BFMTV
Education

"Lycée à éviter": des syndicats dénoncent la multiplication des avis Google sur les établissements scolaires

Un syndicat des directions d'établissements a dénoncé lundi les avis Google pour noter et critiquer les écoles primaires, collèges et lycées. Le SNES et le Snalc estiment que ces avis ne sont pas constructifs et n'ont pas leur place sur Google.

"Déceptif", "lycée à éviter!", "je ne suis jamais allée dans ce collège mais je sais que ma meilleure amie s'est faite harceler là bas et que aujourd'hui elle est dans mon collège et elle va beaucoup mieux"... Ces mots, qui qualifient des établissements scolaires de Vannes, Lille et Paris, sont tirés d'avis publiés par des internautes sur Google.

Le fait de pouvoir évaluer un collège comme on évaluerait un restaurant n'est pas nouveau, mais le Syndicat des directrices et directeurs d'école dit être "de plus en plus" sollicité à ce sujet.

Dans un tweet publié ce lundi, le SD2É affirme que "des noms sont parfois cités en mal" et qu'"il est très difficile de supprimer les posts", même si le syndicat tente de le faire "à chaque signalement".

Des commentaires "pas représentatifs"

Le Snalc (syndicat national des lycées et collèges) et le SNES (syndicat national des enseignements de second degré) confirment avoir observé la montée de cette pratique, même s'ils n'ont pas plus de signalements ces derniers temps. Pour l'instant, le phénomène n'est "pas très répandu" et "on trouve rarement des centaines de commentaires" pour un établissement, tempère le président du Snalc Jean-Rémi Girard.
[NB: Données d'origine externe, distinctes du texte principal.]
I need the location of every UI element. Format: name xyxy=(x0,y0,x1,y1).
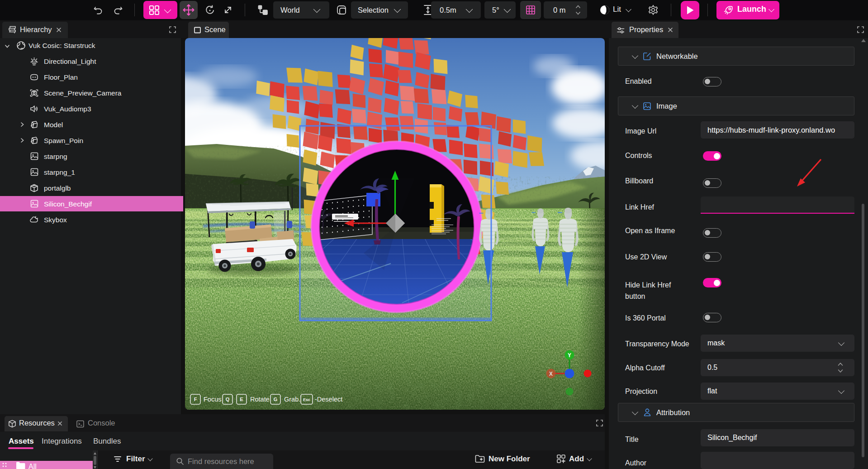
svg-text:Focus: Focus xyxy=(204,396,222,403)
svg-text:Esc: Esc xyxy=(303,397,310,402)
svg-text:G: G xyxy=(274,397,278,402)
svg-text:-Deselect: -Deselect xyxy=(315,396,342,403)
svg-text:Grab.: Grab. xyxy=(284,396,300,403)
svg-text:F: F xyxy=(194,397,197,402)
svg-text:E: E xyxy=(240,397,243,402)
svg-text:Q: Q xyxy=(226,397,230,402)
svg-text:Rotate: Rotate xyxy=(250,396,270,403)
svg-text:Y: Y xyxy=(568,352,571,359)
svg-text:X: X xyxy=(549,371,553,377)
Pour autant, les syndicats s'élèvent contre cette pratique. "On est un service public, une institution, et le fait que n’importe qui puisse venir mettre un avis sur quelque chose comme un problème avec tel enseignant, ça ne signifie rien de ce qu’est l’établissement", estime Jean-Rémi Girard, ajoutant que les avis et notes ne sont "pas représentatifs de quoi que ce soit".

La secrétaire générale du SNES-FSU, Sophie Vénétitay, y voit "une frénésie de l’évaluation, du like, qui est assez délétère pour le fonctionnement d'un établissement en mettant une pression sur les collègues".

Certains enseignants sont cités nommément dans ces avis, ce qui peut entraîner une "peur du cyberharcèlement" chez eux et "ne participe pas à la sérénité d’un établissement scolaire", ajoute la professeure de SES auprès de BFMTV.com.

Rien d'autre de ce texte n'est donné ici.